QUALCHE “COLPO GROSSO” O ECCESSO DI PRUDENZA?

Così vedremo se sta preparando un “colpo grosso” oppure sta solo posizionandosi in una logica di maggior prudenza. Tra le aziende preferite da Buffett quest’anno si è decisamente imposta la Apple, di cui oramai detiene il 3,3% e dove ha investito quasi 21 miliardi di dollari che a fine 2017 ne valevano già più di 28, il più elevato investimento azionario dopo la banca Wells Fargo, di cui detiene quasi il 10% per un controvalore a fine anno di oltre 29 miliardi. Certo le sue scelte hanno quasi sempre fatto centro, facendo della Berkshire una delle poche società che ha battuto la crescita dell’indice di borsa e con una più limitata volatilità (vedi il grafico).

ANCHE I TITOLI A REDDITO FISSO SONO RISCHIOSI

Uno dei principi più celebri e graffianti che l’Oracolo di Omaha ha stavolta voluto riaffermare è relativo al concetto di prudenza (che per lui riveste un aspetto fondamentale nel lavoro che svolge): spesso gli investitori istituzionali usano il rapporto tra reddito fisso e azioni per misurare la rischiosità del loro portafoglio ma non potrebbero commettere un errore peggiore: anche i titoli obbligazionari hanno il rischio delle oscillazioni di prezzo e per di più potrebbero essere non rimborsati.
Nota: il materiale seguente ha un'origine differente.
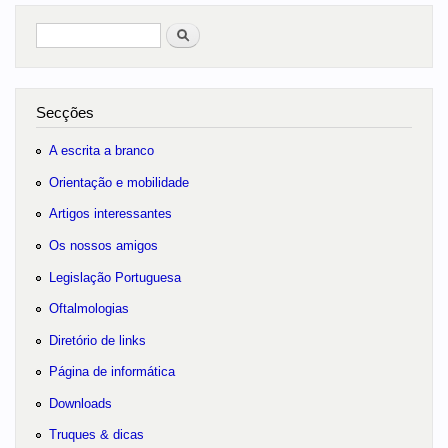
Pesquisar
no portal
Secções
A escrita a branco
Orientação e mobilidade
Artigos interessantes
Os nossos amigos
Legislação Portuguesa
Oftalmologias
Diretório de links
Página de informática
Downloads
Truques & dicas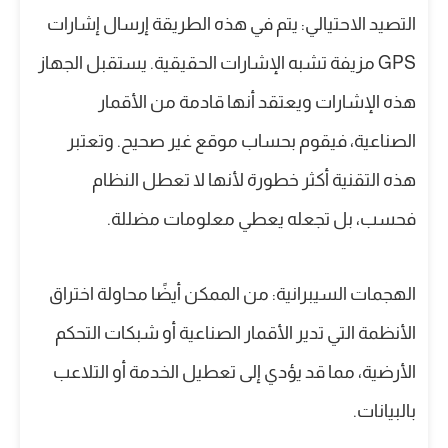
التصيد الاحتيالي: يتم في هذه الطريقة إرسال إشارات
GPS مزيفة تشبه الإشارات الحقيقية. يستقبل الجهاز
هذه الإشارات ويعتقد أنها قادمة من الأقمار
الصناعية، فيقوم بحساب موقع غير صحيح. وتعتبر
هذه التقنية أكثر خطورة لأنها لا تعطل النظام
فحسب، بل تجعله يعطي معلومات مضللة.
الهجمات السيبرانية: من الممكن أيضًا محاولة اختراق
الأنظمة التي تدير الأقمار الصناعية أو شبكات التحكم
الأرضية، مما قد يؤدي إلى تعطيل الخدمة أو التلاعب
بالبيانات.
Concetto tanto più vero quanto più è probabile un rialzo dei tassi.

GLI AFORISMI, LE IRONIE E LE IDIOSINCRASIE (PER L’M&A)

Buffett è infine famoso per le sue brevi e graffianti sentenze, che usa intelligentemente per avere facile accesso alla comprensione di chi lo ascolta e riuscire a semplificare i concetti più difficili.
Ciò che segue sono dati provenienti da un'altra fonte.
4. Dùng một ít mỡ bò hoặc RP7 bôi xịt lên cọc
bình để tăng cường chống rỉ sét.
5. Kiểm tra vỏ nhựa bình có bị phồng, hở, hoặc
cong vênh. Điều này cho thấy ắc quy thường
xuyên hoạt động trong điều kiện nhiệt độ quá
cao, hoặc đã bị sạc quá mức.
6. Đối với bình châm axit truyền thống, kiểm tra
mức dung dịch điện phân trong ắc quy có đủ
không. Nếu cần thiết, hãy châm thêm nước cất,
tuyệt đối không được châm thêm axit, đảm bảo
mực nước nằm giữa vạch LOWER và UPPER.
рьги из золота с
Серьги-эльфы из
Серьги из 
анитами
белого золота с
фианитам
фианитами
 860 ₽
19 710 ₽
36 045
Anche stavolta ne dispensa di copiose, come : “Non è necessario fare cose straordinarie per avere risultati straordinari”, oppure : “devi fare solo poche cose buone nella vita e per tanto tempo, così non ne farai troppe sbagliate”.

Quest’anno la sua idiosincrasia si è concentrata sull’eccesso di fusioni e acquisizioni che spesso vengono sollecitate dagli stessi azionisti al management delle imprese: “è come chiedere a un adolescente immaturo di avere una vita sessuale normale” dice Buffett, “un istante dopo che il management sarà stato incitato a fare acquisizioni troverà sempre buone giustificazioni per farne una”. E non ha esitato a definire “un verme solitario affamato” per l’economia americana il crescente costo delle cure sanitarie (che in effetti negli U.S.A. è salito molto più dell’inflazione: vedi grafico qui sotto).
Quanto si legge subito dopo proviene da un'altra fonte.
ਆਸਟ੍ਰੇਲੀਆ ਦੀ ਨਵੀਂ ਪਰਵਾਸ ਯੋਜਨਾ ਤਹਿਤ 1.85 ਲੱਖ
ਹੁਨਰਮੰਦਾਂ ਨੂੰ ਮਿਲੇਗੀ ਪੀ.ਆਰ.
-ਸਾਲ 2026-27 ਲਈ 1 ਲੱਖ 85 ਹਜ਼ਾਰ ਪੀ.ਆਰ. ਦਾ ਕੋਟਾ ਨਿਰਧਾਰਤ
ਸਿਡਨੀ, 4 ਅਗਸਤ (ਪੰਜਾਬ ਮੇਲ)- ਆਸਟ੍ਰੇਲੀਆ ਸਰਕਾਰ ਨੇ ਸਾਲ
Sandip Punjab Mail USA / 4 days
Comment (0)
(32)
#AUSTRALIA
ALCUNE DELLE SUE FAMOSE MASSIME:
•Quello che abbiamo imparato dalla storia è che le persone non imparano nulla dalla storia

•Le catene delle abitudini sono troppo leggere per essere avvertite finché non diventano troppo pesanti per essere spezzate

•Niente distrugge la capacità di ragionare come grandi dosi di denaro ottenute senza sforzi

•Nel breve periodo il mercato azionario è una macchina elettorale, nel lungo periodo è una bilancia che pesa il valore reale dell’azienda

•La qualità più importante di un investitore è il temperamento, non l’intelletto. Hai bisogno di temperamento per non provare grande piacere né nel seguire la folla, né nell’andare controcorrente

•Non amo saltare un ostacolo di tre metri. Preferisco guardarmi intorno e cercare un ostacolo di un metro che posso scavalcare

•Nel breve periodo il mercato azionario è una macchina elettorale, nel lungo periodo è una bilancia che pesa il valore reale dell’azienda».

•Le opportunità arrivano raramente. Quando piove oro, metti fuori un secchio, non una ciotolina

•Se non vuoi essere proprietario di un’azione per dieci anni, non pensare nemmeno di impossessartene per cinque minuti. Metti nel tuo portafoglio titoli di aziende i cui guadagni complessivi sono destinati a incrementare negli anni. Così anche il valore di mercato del tuo portafoglio aumenterà

•La chiave per investire non è valutare quanto un’industria può cambiare la società, o quanto è destinata a crescere. Ma è determinare il vantaggio competitivo di ogni azienda e, soprattutto, la durata di quel vantaggio

•È decisamente meglio comprare una società meravigliosa a un prezzo discreto che una società discreta a un prezzo meraviglioso

•Come diventare ricco: sii timoroso quando gli altri sono avidi e avido quando gli altri sono timorosi

•Agli studenti dei licei dico : quando avrete la mia età avrete avuto successo se le persone che speravate vi amassero vi amano

•La differenza tra persone di successo e quelle di grande successo è che le seconde dicono no quasi a tutto

•Ho visto tante persone fallire per problemi di alcool e per i prestiti. Non hai bisogno di chiedere un prestito in questo mondo. Se sei intelligente, riuscirai a fare soldi anche senza.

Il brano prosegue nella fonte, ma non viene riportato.